That complicated wall of Trump's

February 11, 2017

US President Donald Trump is facing growing criticism for his harsh approach to migrants - but so is Mexico's Enrique Pena Nieto. It's just the latest in the saga of the Americas' increasingly militarized borders.

Grenze zwischen Mexiko und USA
Image: picture alliance/AP Images/G. Bull

Mexico could just as easily be called an accessory to the US's immigration policies as it coulda victim of them:  The newly inaugurated Donald Trump has rightly been criticized for his statements about immigrants and approach to unauthorized migration, but Enrique Pena Nieto,  his more seasoned Mexican counterpart, is hardly innocent.   

"Mexico since 2014 has dramatically increased his enforcement efforts and travelling through Mexico continues to be very dangerous for central American migrants," said Maureen Meyer, a migration expert at the Washington Office of Latin America (WOLA). "It also is very difficult for Central American migrants to enter the US. To cross the US border undetected is very difficult, it's very expensive, people die. That actually is going to be harder with increased enforcement - whether it is more wall or additional agents."

This is confirmed by figures from Mexico's Interior Ministry. Between 2010 and 2015, the number of people deported increased from 65,802 to 176,726 people annually. Last year, the number was 147,000. Over 90 percent of them were originally from Central American countries such as Guatemala, Honduras and El Salvador.

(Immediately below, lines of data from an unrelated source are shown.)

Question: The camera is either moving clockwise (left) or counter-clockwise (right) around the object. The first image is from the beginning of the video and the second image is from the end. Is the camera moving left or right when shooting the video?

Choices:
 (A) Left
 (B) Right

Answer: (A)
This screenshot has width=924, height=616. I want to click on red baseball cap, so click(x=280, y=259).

Since the Southern Border Program to extend controls was approved in 2014, traveling across Mexico has become even more difficult for people without the authorization to do so. They have to pass through checkpoints and passport controls on freeways, at bus stops and at the roadside; they can be found out at any time. According to WOLA, the number of arrests at border crossings from Guatemala and Belize rose from 96,298 people in 2013 to 198,141 in 2015.

Police brutality

The Latin American migration network Redodom carried out a survey of 30,000 people who had been deported. Forty-five percent of the respondents said they had been subjected to violence by organized criminal gangs. Almost the same number, 41 percent, complained of acts of violence by Mexico's security forces.

"The Mexican state is not meeting international and constitutional obligations," Redodom found, "because it does not respect the human rights of migrants." In other words, practical politics is at odds with the government's official human rights discourse.

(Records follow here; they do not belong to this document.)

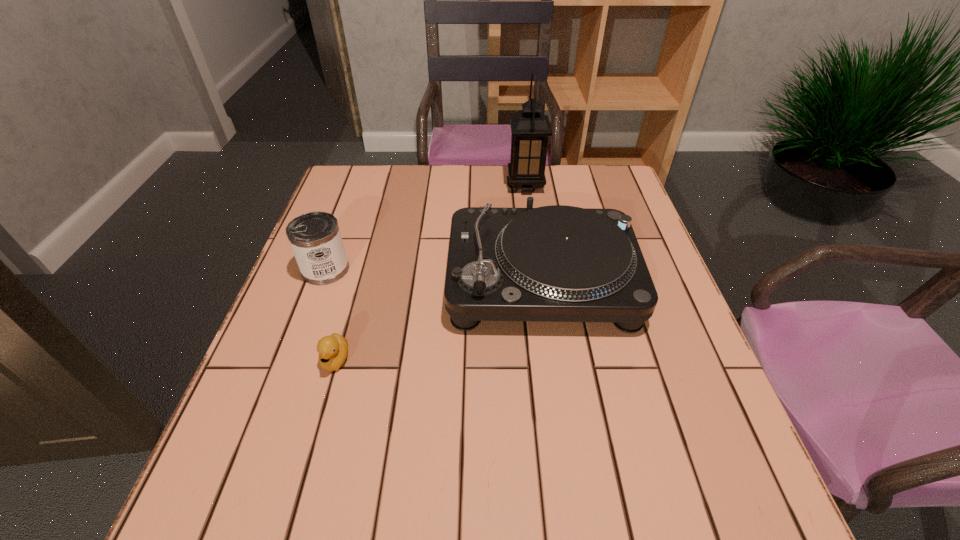 Locate an element on the screen. vacant space that's between the second object from left to right and the can is located at coordinates (330, 314).

I want to click on empty space between the leftmost object and the second object from left to right, so click(x=330, y=314).

The width and height of the screenshot is (960, 540). Find the location of `free space that is in between the second object from left to right and the record player`. free space that is in between the second object from left to right and the record player is located at coordinates (439, 320).

Locate an element on the screen. Image resolution: width=960 pixels, height=540 pixels. free spot between the nearest object and the leftmost object is located at coordinates [330, 314].

The height and width of the screenshot is (540, 960). Identify the location of free area in between the tallest object and the third object from right to left. (431, 273).

Identify the location of vacant region between the record player and the leftmost object. This screenshot has height=540, width=960. (434, 275).

Identify the location of vacant space that is in between the can and the farthest object. The image size is (960, 540). (425, 227).

Locate an element on the screen. This screenshot has height=540, width=960. vacant area between the leftmost object and the record player is located at coordinates (434, 275).

Find the location of a particular element. vacant area that lies between the nearest object and the can is located at coordinates (330, 314).

Locate an element on the screen. object that stands as the second closest to the nearest object is located at coordinates (557, 263). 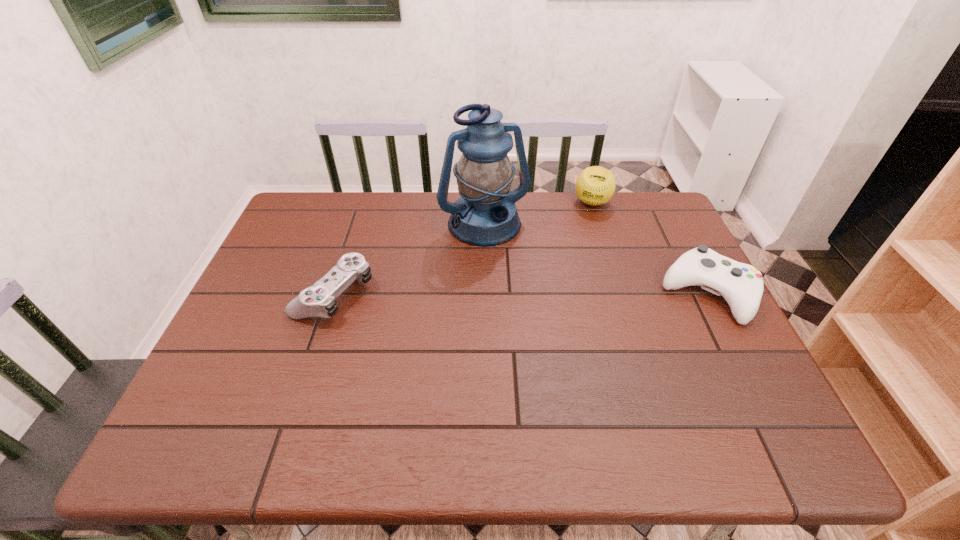 Image resolution: width=960 pixels, height=540 pixels. What are the coordinates of `free space that is in between the right control and the left control` in the screenshot? It's located at (521, 293).

Find the location of a particular element. This screenshot has width=960, height=540. free space between the left control and the softball is located at coordinates (463, 248).

Identify the location of vacant region between the second object from right to left and the rightmost object. The width and height of the screenshot is (960, 540). (650, 248).

Where is `vacant space that is in between the rightmost object and the third object from left to right`? The image size is (960, 540). vacant space that is in between the rightmost object and the third object from left to right is located at coordinates point(650,248).

Locate which object ranks second in proximity to the lantern. Please provide its 2D coordinates. Your answer should be formatted as a tuple, i.e. [(x, y)], where the tuple contains the x and y coordinates of a point satisfying the conditions above.

[(319, 300)]

You are a GUI agent. You are given a task and a screenshot of the screen. Output one action in this format:
    pyautogui.click(x=<x>, y=<y>)
    Task: Click on the closest object to the left control
    Image resolution: width=960 pixels, height=540 pixels.
    Given the screenshot: What is the action you would take?
    pyautogui.click(x=485, y=214)

Image resolution: width=960 pixels, height=540 pixels. I want to click on free space that satisfies the following two spatial constraints: 1. on the back side of the second object from left to right; 2. on the left side of the softball, so click(484, 202).

Where is `vacant area in the image that satisfies the following two spatial constraints: 1. on the back side of the left control; 2. on the right side of the third object from left to right`? vacant area in the image that satisfies the following two spatial constraints: 1. on the back side of the left control; 2. on the right side of the third object from left to right is located at coordinates (365, 202). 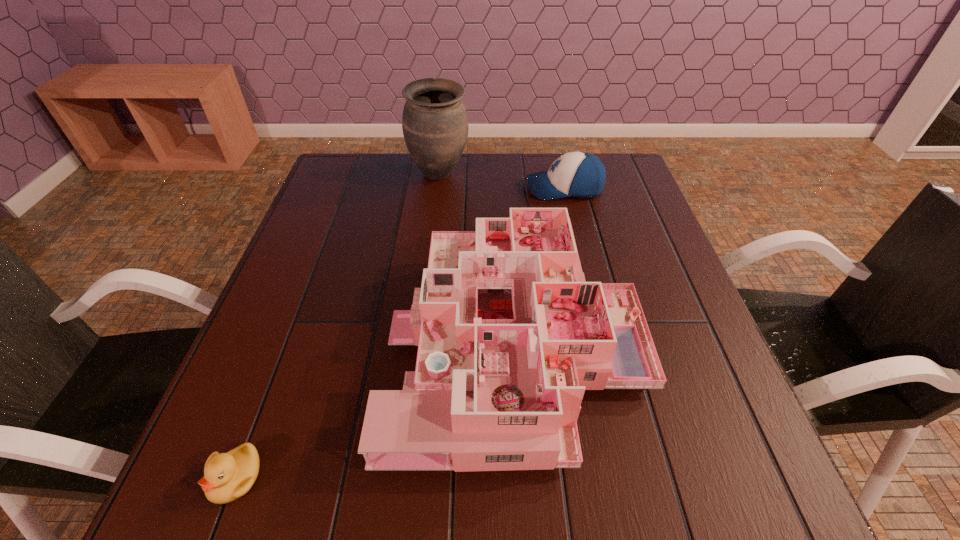 Locate an element on the screen. vacant space located on the front-facing side of the baseball cap is located at coordinates (464, 188).

Image resolution: width=960 pixels, height=540 pixels. I want to click on urn that is at the far edge, so click(435, 127).

The height and width of the screenshot is (540, 960). Find the location of `baseball cap that is at the far edge`. baseball cap that is at the far edge is located at coordinates (579, 174).

Where is `dollhouse that is positioned at the near edge`? The image size is (960, 540). dollhouse that is positioned at the near edge is located at coordinates (510, 335).

Where is `duckling positioned at the near edge`? The height and width of the screenshot is (540, 960). duckling positioned at the near edge is located at coordinates (227, 476).

Find the location of a particular element. object positioned at the left edge is located at coordinates (227, 476).

Identify the location of dollhouse located at the right edge. The width and height of the screenshot is (960, 540). (510, 335).

The width and height of the screenshot is (960, 540). I want to click on baseball cap that is at the right edge, so click(x=579, y=174).

I want to click on object that is at the near left corner, so click(x=227, y=476).

Where is `object present at the far right corner`? The height and width of the screenshot is (540, 960). object present at the far right corner is located at coordinates (579, 174). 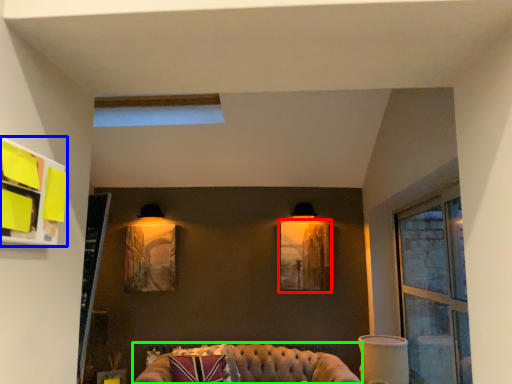 Question: Which object is the closest to the picture frame (highlighted by a red box)? Choose among these: shelf (highlighted by a blue box) or studio couch (highlighted by a green box).

Choices:
 (A) shelf
 (B) studio couch

Answer: (B) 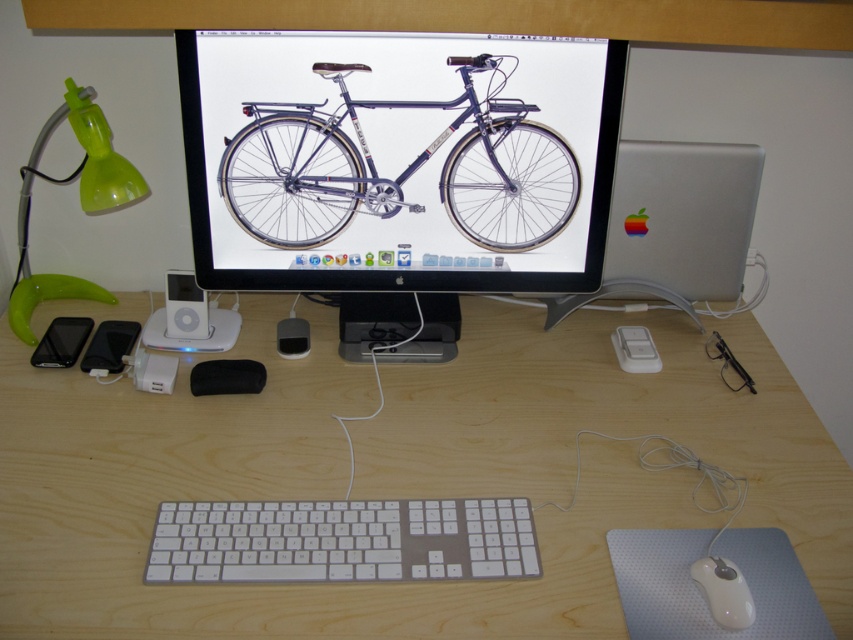 Question: Among these points, which one is nearest to the camera?

Choices:
 (A) (305, 332)
 (B) (144, 195)

Answer: (B)

Question: Can you confirm if matte black phone at lower left is smaller than satin black ipod at center?

Choices:
 (A) yes
 (B) no

Answer: (B)

Question: Is white glossy ipod at center to the left of satin black ipod at center from the viewer's perspective?

Choices:
 (A) yes
 (B) no

Answer: (A)

Question: Which object is positioned closest to the metallic blue bicycle at center?

Choices:
 (A) white plastic keyboard at center
 (B) matte black phone at lower left

Answer: (A)

Question: Which point is closer to the camera taking this photo?

Choices:
 (A) (93, 346)
 (B) (73, 348)

Answer: (B)

Question: Is white plastic mouse at lower right smaller than black matte phone at lower left?

Choices:
 (A) no
 (B) yes

Answer: (B)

The hard line against immigrants from Central and South America doesn't seem to have paid off politically for the government. Mexicans certainly do not feel that they have received their due gratitude from Washington. "They feel that they have helped the US a lot in the past few years and got very little in return," WOLA's Meyer said.

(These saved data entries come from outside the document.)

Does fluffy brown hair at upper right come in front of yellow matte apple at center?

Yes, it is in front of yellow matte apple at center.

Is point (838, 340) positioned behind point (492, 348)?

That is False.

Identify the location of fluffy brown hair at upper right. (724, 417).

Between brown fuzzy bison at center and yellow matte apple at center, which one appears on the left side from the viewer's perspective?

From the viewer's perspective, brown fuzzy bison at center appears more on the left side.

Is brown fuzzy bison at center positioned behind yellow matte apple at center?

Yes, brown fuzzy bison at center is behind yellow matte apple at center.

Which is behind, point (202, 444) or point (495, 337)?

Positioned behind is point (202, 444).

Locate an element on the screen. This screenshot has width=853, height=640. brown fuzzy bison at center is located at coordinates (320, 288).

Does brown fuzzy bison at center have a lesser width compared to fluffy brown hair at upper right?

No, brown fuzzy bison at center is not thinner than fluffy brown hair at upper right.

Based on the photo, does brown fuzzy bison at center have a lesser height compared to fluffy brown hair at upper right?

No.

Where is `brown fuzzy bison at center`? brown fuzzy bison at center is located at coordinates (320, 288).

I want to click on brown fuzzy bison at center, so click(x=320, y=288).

This is why Meyer is convinced that President Pena Nieto might bring up migration in any future upcoming negotiations with the Trump administration on security at the US-Mexico border. She said many Mexicans did not understand why their country should have to intercept migrants trying to pass through it to reach the United States.

'Separation of families'

Trump's predecessor, Barack Obama, also enacted harsh policies toward immigrants, perhaps hoping in the hopes that his fervor would impress the opposition Republicans in Congress. During the eight years he was in office, from 2009 to 2017, nearly 3 million people were deported - more than under any other president.

"He really believed that if he showed Republicans that he was tough on migration, which means increasing deportations, he was sooner or later to convince them to pass immigration reform in the Congress," Meyer said. "What happened was mass deportations of migrants, separation of millions of families and increased militarization of the US-Mexican border," she added.

The number of deportations has now dropped again. It peaked in 2013, when the Obama administration sent 435,000 people back to their homelands. In 2016 the number of deportations fell to less than 150,000.

Tax on transfers?

Now millions of people in the United States fear a fresh wave of arrests and deportations. In addition to building his promised border wall, President Trump has expressed a desire to add an additional 5,000 Border Patrol agents.

A new idea for financing the building of the wall is already doing the rounds. The Republican Congressman Mike Rogers from Alabama has proposed that remittances sent to Mexico should be subject to a 2 percent tax.

At first glance, this looks like a lucrative business. Between November 2016 and January 2017, Mexicans sent $27 billion dollars (25 million euros) back to their homeland. Taxing remittances could mean $540 million toward Trump's $21.6 billion wall.

For Mexico's economy, though, it would constitute another blow. It would also presumably result in another legal battle for the new US administration. A transaction tax that targets a single demographic group is almost certainly unconstitutional.